Media in a COVID-19 Environment

Planning for Today and Tomorrow

General
Explore Fuseideas

AUTHOR

Tracie Chinetti

by Tracie Chinetti

What is true today may not be true tomorrow; plan for NOW and TOMORROW.

It is important to take a critical look at your business and the media landscape right “now“
and do what is best for the business at this time. Once plans are stabilized and we have collected as much data as possible, we can start looking toward “then” being careful to build in as much flexibility as possible. Reserve some budget, negotiate cancellation clauses, and choose some media tactics where creative can be easily changed. Then, move forward in parallel paths, if possible, to best develop a comprehensive strategy and opportunities that can help to take advantage of special pricing or offerings.
 

Supply and Demand are fluid; pricing depends on the delicate balance between the two. 

Demand is currently high for TV, streaming services, and most digital tactics. Supply is also high across all media because of canceled or delayed advertising plans. This combination will
impact pricing, making it more advantageous for advertisers in most tactics. If you’re not already, this is a great time to advertise. Look to shifting budgets to media where CPMs have decreased, and you can reach a larger, captive audience. However, while shifting to Q4 may seem like a safe option, the early half of Q4 is going to be overrun with political messaging, increasing CPM’s, and the chances of schedules being preempted. 
 

It’s better to keep a low constant flow; don’t turn off the faucet.
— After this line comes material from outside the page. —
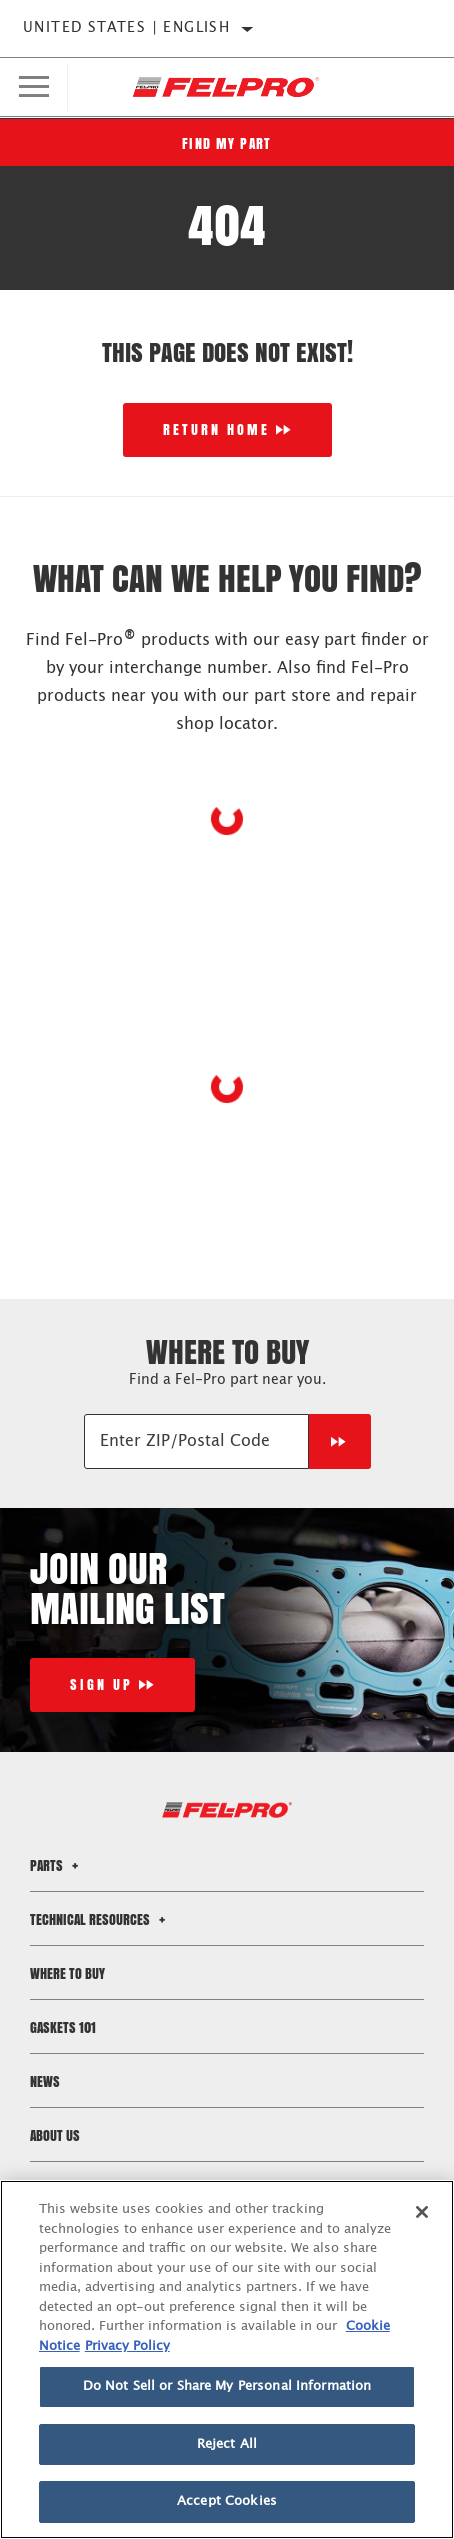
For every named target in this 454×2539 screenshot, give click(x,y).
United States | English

Going dark stops the momentum that a paid campaign builds over time. With no residual impact in the minds of the consumer, engagement has to start over and rebuild traction once the campaign is turned back on. Not only will you lose impact while you’re out of market, advertising will have a diminished effect as you ramp back up. Depending on your industry, tapering off the campaign, as opposed to turn it off, to a minimal level allows brands to keep some contact with their audience. 
 
As discussed, there are opportunities out there with lower-funnel and lower-cost tactics that are relatively inexpensive to maintain. Web traffic is up by 30%, so it’s important to keep SEM active. Add to your social budget or shift paid social budgets to support boosted organic posts. Take advantage of a soft marketplace and shift to a new tactic, like branded content or podcasts. Banner advertising can be very efficient because messaging is easy to change in order to reflect business goals.
 

Timing is everything. That’s worth repeating; timing is everything.

There are deals to be had but those will fade as advertising approaches normal levels or vendors change how they package and price inventory. Right now, everything is negotiable, and an agency’s relationship with its vendors is more important than ever. As individual states reopen, it will be important to have a deep understanding of how media was used and to follow new trends in media consumption. Creating a partnership with an agency who has strong, established vendor relationships, could be the key to success.
 
For example, TV viewing now is strong throughout the day, but daytime will likely return to normal levels. Viewers may have developed new habits around news shows and primetime, but that could change as well. Audio, via streaming services and apps, has increased, and some of that increase will become the new norm. Terrestrial radio should also return to normal levels once people start to commute again.
 
The media landscape is ever-changing; so your plans need to reflect both newly adopted consumer patterns as well as old habits that will come back when our daily lives return.